● Task to complete: Look through the entries below for the string "target", and copy each line where it is found.

==== Record excerpts ====

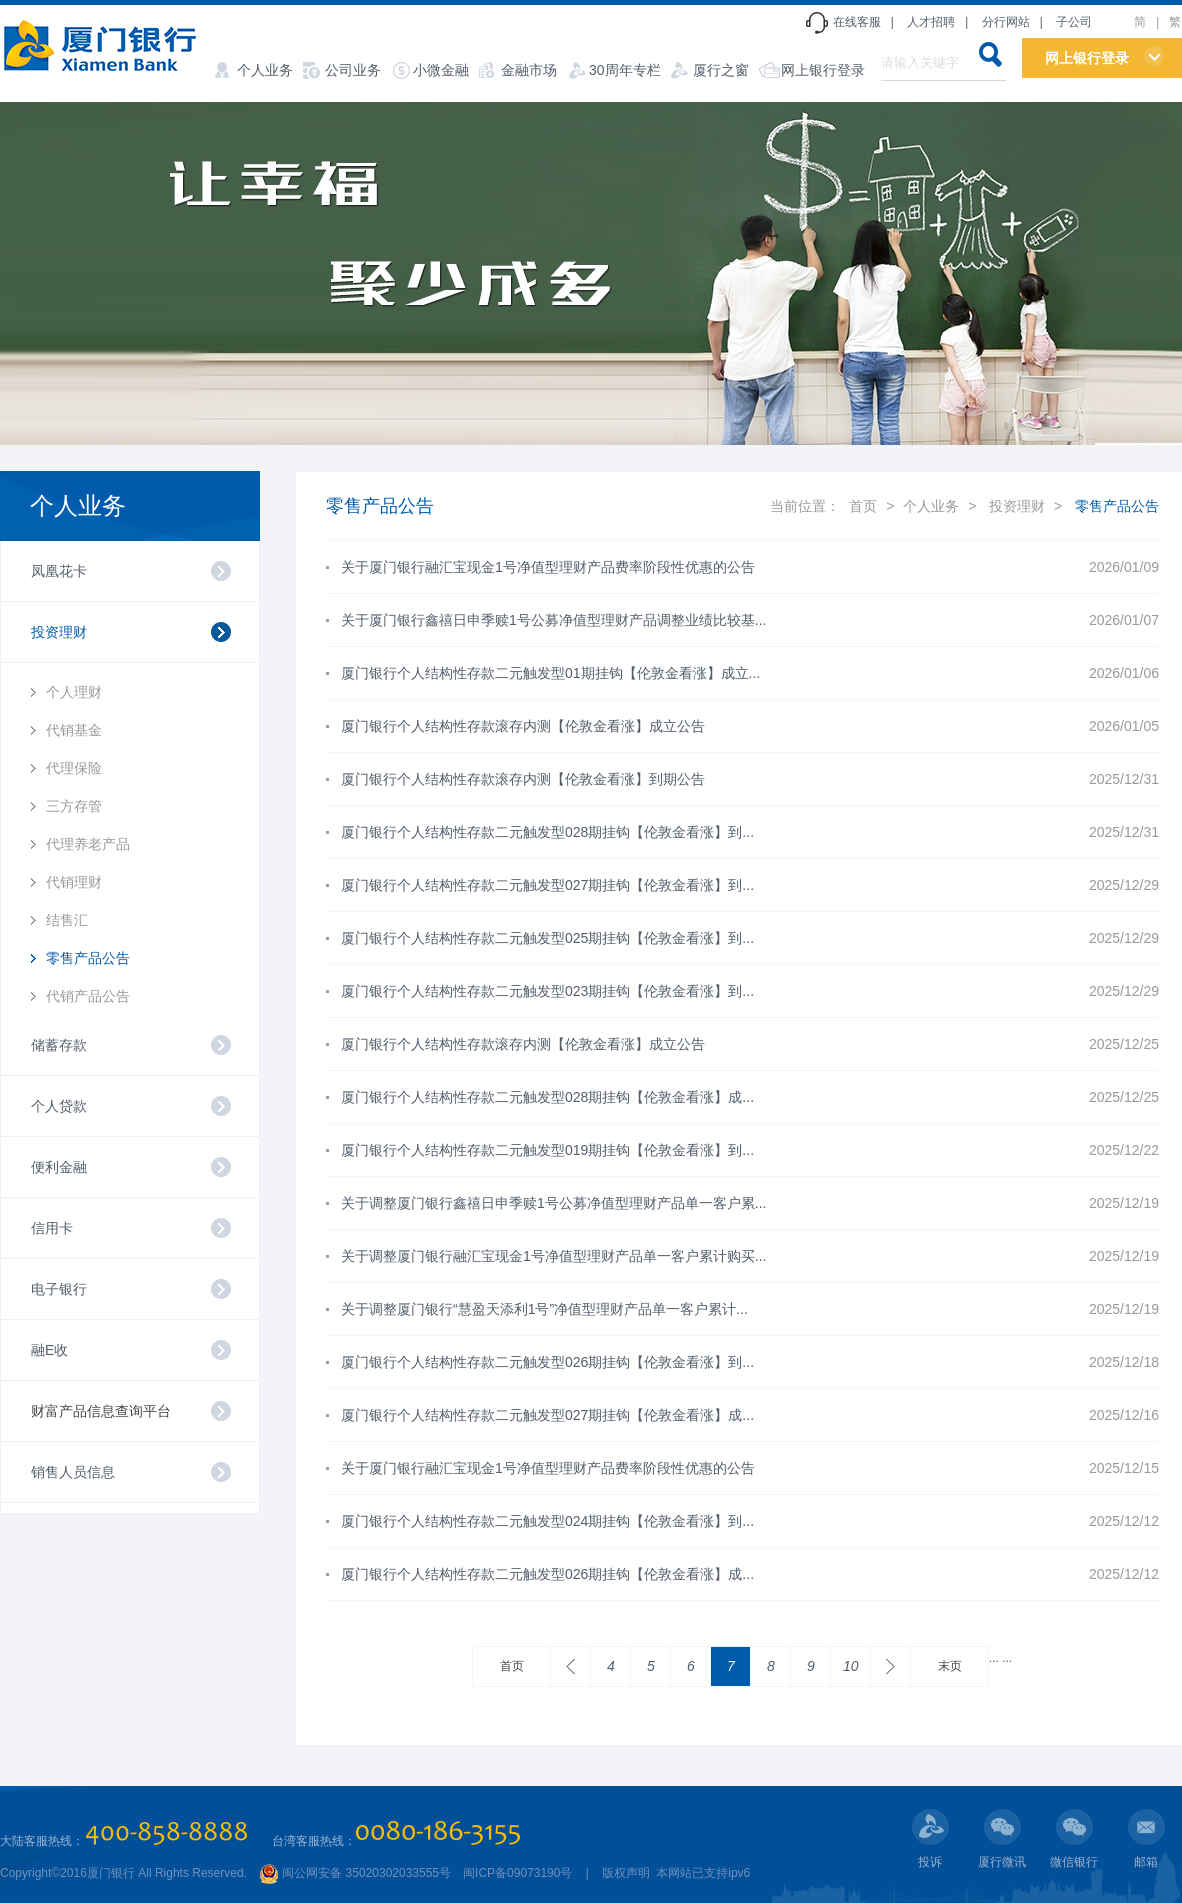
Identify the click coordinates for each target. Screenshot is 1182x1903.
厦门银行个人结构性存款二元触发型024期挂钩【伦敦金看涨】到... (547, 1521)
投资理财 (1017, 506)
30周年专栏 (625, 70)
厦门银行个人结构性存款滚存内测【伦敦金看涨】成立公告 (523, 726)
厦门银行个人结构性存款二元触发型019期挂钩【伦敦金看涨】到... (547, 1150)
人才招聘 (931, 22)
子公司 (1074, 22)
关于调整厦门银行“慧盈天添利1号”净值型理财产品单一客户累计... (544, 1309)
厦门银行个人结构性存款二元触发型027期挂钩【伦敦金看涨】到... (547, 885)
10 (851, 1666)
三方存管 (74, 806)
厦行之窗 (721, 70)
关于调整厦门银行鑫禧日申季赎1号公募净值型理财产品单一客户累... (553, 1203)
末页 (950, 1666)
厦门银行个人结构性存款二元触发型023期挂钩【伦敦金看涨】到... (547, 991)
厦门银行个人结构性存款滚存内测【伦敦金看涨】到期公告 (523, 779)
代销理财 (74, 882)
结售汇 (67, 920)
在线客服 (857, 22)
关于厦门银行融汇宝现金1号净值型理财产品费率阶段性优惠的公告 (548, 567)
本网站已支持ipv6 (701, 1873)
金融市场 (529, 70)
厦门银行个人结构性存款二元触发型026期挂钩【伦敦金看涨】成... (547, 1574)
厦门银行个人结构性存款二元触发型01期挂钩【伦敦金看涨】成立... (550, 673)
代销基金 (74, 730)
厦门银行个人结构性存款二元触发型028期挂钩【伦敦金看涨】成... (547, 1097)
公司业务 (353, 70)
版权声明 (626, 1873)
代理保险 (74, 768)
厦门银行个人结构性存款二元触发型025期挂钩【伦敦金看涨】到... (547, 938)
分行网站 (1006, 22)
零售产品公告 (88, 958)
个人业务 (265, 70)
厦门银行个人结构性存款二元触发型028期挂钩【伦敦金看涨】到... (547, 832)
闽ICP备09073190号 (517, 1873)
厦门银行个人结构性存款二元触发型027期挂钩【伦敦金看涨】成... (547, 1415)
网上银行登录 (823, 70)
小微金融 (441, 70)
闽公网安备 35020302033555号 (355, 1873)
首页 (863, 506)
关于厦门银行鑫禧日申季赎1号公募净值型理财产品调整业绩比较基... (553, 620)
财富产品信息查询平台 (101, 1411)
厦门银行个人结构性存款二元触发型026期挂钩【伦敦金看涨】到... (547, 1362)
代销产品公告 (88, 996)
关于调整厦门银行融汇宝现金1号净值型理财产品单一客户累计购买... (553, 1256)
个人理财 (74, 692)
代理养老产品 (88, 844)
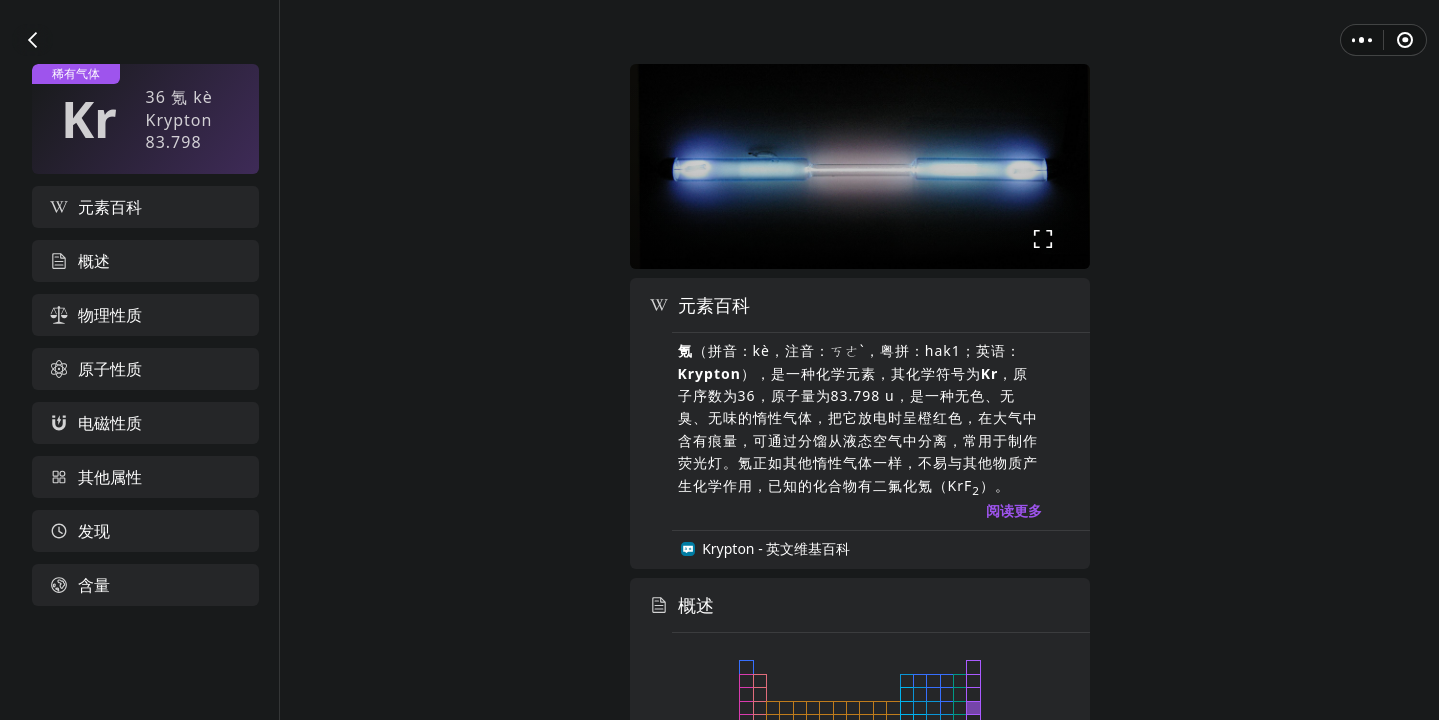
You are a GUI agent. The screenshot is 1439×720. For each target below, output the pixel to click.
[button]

====

● Answer box:
Identify the click coordinates for each target. Screenshot is 1182x1903.
You are a GUI agent. The screenshot is 1439×720. For each target below, output the pixel to click.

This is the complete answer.